▶ **Action item**: Find the line holding "l’intrigue ; dans le" in the entries below. Give it again exactly, along with every line after it up to and including the line holding "étudiées dans les classes secondaires et".
##########
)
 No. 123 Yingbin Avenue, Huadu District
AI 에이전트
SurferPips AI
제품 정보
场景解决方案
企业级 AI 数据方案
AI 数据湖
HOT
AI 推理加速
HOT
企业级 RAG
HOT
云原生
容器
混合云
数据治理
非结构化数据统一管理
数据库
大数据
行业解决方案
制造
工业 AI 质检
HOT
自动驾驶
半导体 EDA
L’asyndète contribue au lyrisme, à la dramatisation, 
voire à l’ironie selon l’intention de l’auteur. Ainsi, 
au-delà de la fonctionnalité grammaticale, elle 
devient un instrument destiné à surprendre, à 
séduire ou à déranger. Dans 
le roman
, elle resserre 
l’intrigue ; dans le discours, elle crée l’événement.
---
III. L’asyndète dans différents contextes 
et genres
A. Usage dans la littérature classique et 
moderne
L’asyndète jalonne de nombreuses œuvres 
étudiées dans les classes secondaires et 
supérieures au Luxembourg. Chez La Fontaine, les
##########
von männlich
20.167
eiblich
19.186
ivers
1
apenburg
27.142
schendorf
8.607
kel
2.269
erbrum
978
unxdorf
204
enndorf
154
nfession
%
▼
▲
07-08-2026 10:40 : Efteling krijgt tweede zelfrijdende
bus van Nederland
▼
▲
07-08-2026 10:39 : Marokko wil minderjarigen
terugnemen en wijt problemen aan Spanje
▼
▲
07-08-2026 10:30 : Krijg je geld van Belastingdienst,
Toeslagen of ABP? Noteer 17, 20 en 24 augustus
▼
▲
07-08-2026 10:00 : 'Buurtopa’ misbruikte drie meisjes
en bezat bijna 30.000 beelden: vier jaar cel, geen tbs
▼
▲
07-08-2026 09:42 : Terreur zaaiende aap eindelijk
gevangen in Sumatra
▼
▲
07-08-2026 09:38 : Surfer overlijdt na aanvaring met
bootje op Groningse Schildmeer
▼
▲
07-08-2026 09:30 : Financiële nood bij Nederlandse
##########
▶ **Exercise output**:
l’intrigue ; dans le discours, elle crée l’événement.
---
III. L’asyndète dans différents contextes 
et genres
A. Usage dans la littérature classique et 
moderne
L’asyndète jalonne de nombreuses œuvres 
étudiées dans les classes secondaires et 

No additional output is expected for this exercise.